Records from a data collection:
>>>>>

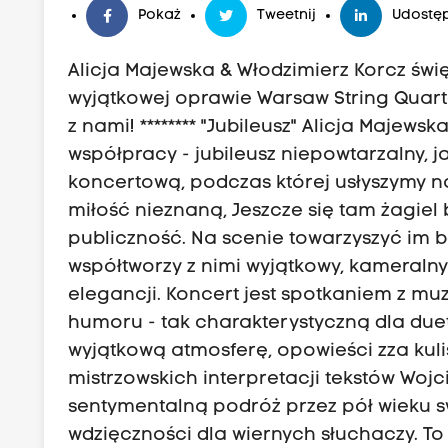
Pokaż
Tweetnij
Udostęp
Alicja Majewska & Włodzimierz Korcz święt
wyjątkowej oprawie Warsaw String Quarte
z nami! ******** "Jubileusz" Alicja Majews
współpracy - jubileusz niepowtarzalny, j
koncertową, podczas której usłyszymy na
miłość nieznaną, Jeszcze się tam żagiel 
publiczność. Na scenie towarzyszyć im bę
współtworzy z nimi wyjątkowy, kameraln
elegancji. Koncert jest spotkaniem z muzy
humoru - tak charakterystyczną dla due
wyjątkową atmosferę, opowieści zza kulis
mistrzowskich interpretacji tekstów Woj
sentymentalną podróż przez pół wieku swo
wdzięczności dla wiernych słuchaczy. To 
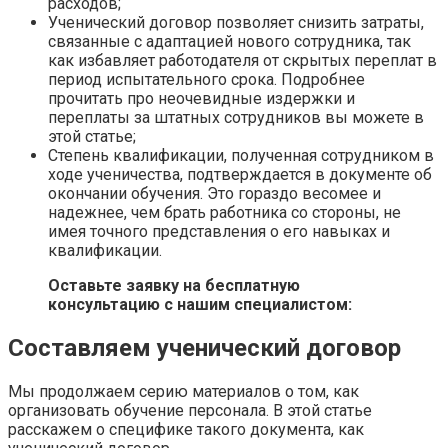
расходов;
Ученический договор позволяет снизить затраты,
связанные с адаптацией нового сотрудника, так
как избавляет работодателя от скрытых переплат в
период испытательного срока. Подробнее
прочитать про неочевидные издержки и
переплаты за штатных сотрудников вы можете в
этой статье;
Степень квалификации, полученная сотрудником в
ходе ученичества, подтверждается в документе об
окончании обучения. Это гораздо весомее и
надежнее, чем брать работника со стороны, не
имея точного представления о его навыках и
квалификации.
Оставьте заявку на бесплатную
консультацию с нашим специалистом:
Составляем ученический договор
Мы продолжаем серию материалов о том, как
организовать обучение персонала. В этой статье
расскажем о специфике такого документа, как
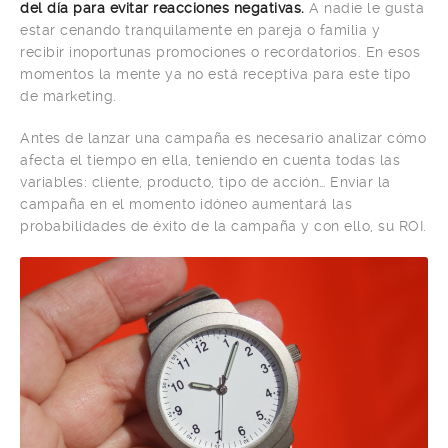
del día para evitar reacciones negativas.
A nadie le gusta
estar cenando tranquilamente en pareja o familia y
recibir inoportunas promociones o recordatorios. En esos
momentos la mente ya no está receptiva para este tipo
de marketing.
Antes de lanzar una campaña es necesario analizar cómo
afecta el tiempo en ella, teniendo en cuenta todas las
variables: cliente, producto, tipo de acción… Enviar la
campaña en el momento idóneo aumentará las
probabilidades de éxito de la campaña y con ello, su ROI.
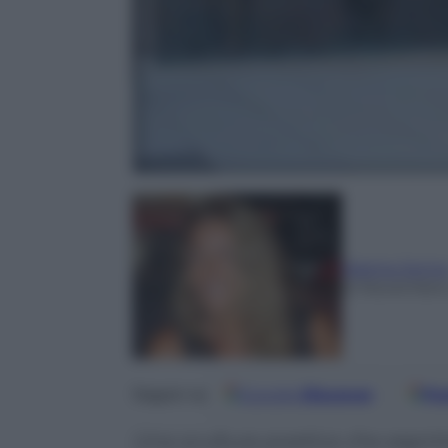
Marina Jonn
12 Novembre
Google
Discover
Fo
Seguici su
Una scultura poetica che esprime 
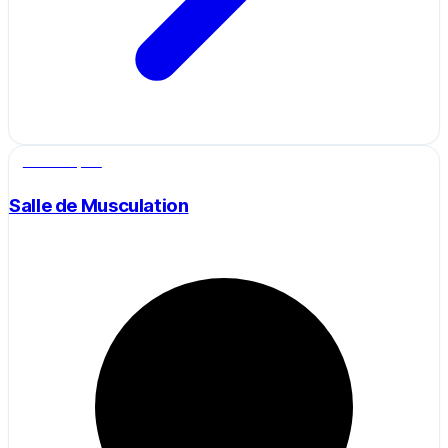
Salle de sport
Salle de Musculation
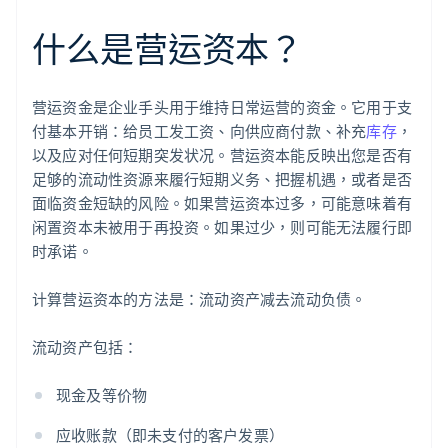
什么是营运资本？
营运资金是企业手头用于维持日常运营的资金。它用于支
付基本开销：给员工发工资、向供应商付款、补充
库存
，
以及应对任何短期突发状况。营运资本能反映出您是否有
足够的流动性资源来履行短期义务、把握机遇，或者是否
面临资金短缺的风险。如果营运资本过多，可能意味着有
闲置资本未被用于再投资。如果过少，则可能无法履行即
时承诺。
计算营运资本的方法是：流动资产减去流动负债。
流动资产包括：
现金及等价物
应收账款（即未支付的客户发票）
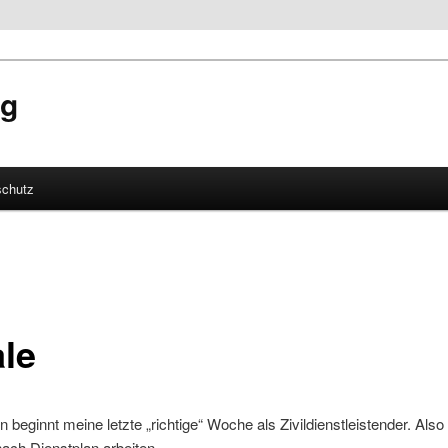
og
schutz
hseln
ale
 beginnt meine letzte „richtige“ Woche als Zivildienstleistender. Also
nach Dienstplan arbeiten.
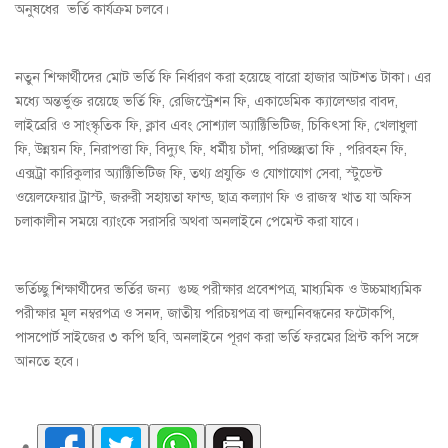
অনুষধের ভর্তি কার্যক্রম চলবে।
নতুন শিক্ষার্থীদের মোট ভর্তি ফি নির্ধারণ করা হয়েছে বারো হাজার আটশত টাকা। এর
মধ্যে অন্তর্ভুক্ত রয়েছে ভর্তি ফি, রেজিস্ট্রেশন ফি, একাডেমিক ক্যালেন্ডার বাবদ,
লাইব্রেরি ও সাংস্কৃতিক ফি, ক্লাব এবং সোশ্যাল অ্যাক্টিভিটিজ, চিকিৎসা ফি, খেলাধুলা
ফি, উন্নয়ন ফি, নিরাপত্তা ফি, বিদ্যুৎ ফি, ধর্মীয় চাঁদা, পরিচ্ছন্নতা ফি , পরিবহন ফি,
এক্সট্রা কারিকুলার অ্যাক্টিভিটিজ ফি, তথ্য প্রযুক্তি ও যোগাযোগ সেবা, স্টুডেন্ট
ওয়েলফেয়ার ট্রাস্ট, জরুরী সহায়তা ফান্ড, ছাত্র কল্যাণ ফি ও রাজস্ব খাত যা অফিস
চলাকালীন সময়ে ব্যাংকে সরাসরি অথবা অনলাইনে পেমেন্ট করা যাবে।
ভর্তিচ্ছু শিক্ষার্থীদের ভর্তির জন্য গুচ্ছ পরীক্ষার প্রবেশপত্র, মাধ্যমিক ও উচ্চমাধ্যমিক
পরীক্ষার মূল নম্বরপত্র ও সনদ, জাতীয় পরিচয়পত্র বা জন্মনিবন্ধনের ফটোকপি,
পাসপোর্ট সাইজের ৩ কপি ছবি, অনলাইনে পূরণ করা ভর্তি ফরমের প্রিন্ট কপি সঙ্গে
আনতে হবে।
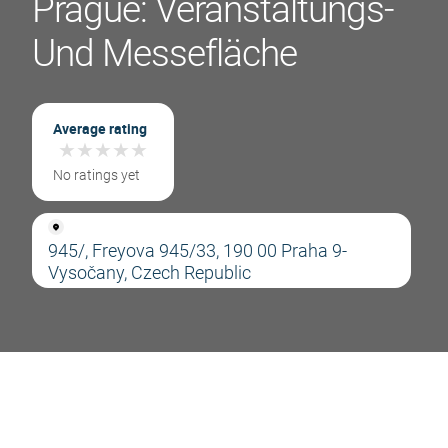
Prague: Veranstaltungs-
Und Messefläche
Average rating
★
★
★
★
★
★
★
★
★
★
No ratings yet
945/, Freyova 945/33, 190 00 Praha 9-
Vysočany, Czech Republic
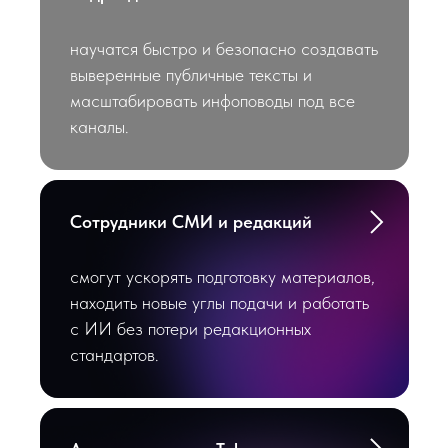
научатся быстро и безопасно создавать
выверенные публичные тексты и
масштабировать инфоповоды под все
каналы.
Сотрудники СМИ и редакций
смогут ускорять подготовку материалов,
находить новые углы подачи и работать
с ИИ без потери редакционных
стандартов.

<<<<<

ACTION ITEM -
Write out exactly the opening lines of the data, stopping after the line that holds "Ученический договор позволяет". Exclude pictures.

REPLY -
Pokaż
Tweetnij
Udostęp
Alicja Majewska & Włodzimierz Korcz święt
wyjątkowej oprawie Warsaw String Quarte
z nami! ******** "Jubileusz" Alicja Majews
współpracy - jubileusz niepowtarzalny, j
koncertową, podczas której usłyszymy na
miłość nieznaną, Jeszcze się tam żagiel 
publiczność. Na scenie towarzyszyć im bę
współtworzy z nimi wyjątkowy, kameraln
elegancji. Koncert jest spotkaniem z muzy
humoru - tak charakterystyczną dla due
wyjątkową atmosferę, opowieści zza kulis
mistrzowskich interpretacji tekstów Woj
sentymentalną podróż przez pół wieku swo
wdzięczności dla wiernych słuchaczy. To 
расходов;
Ученический договор позволяет снизить затраты,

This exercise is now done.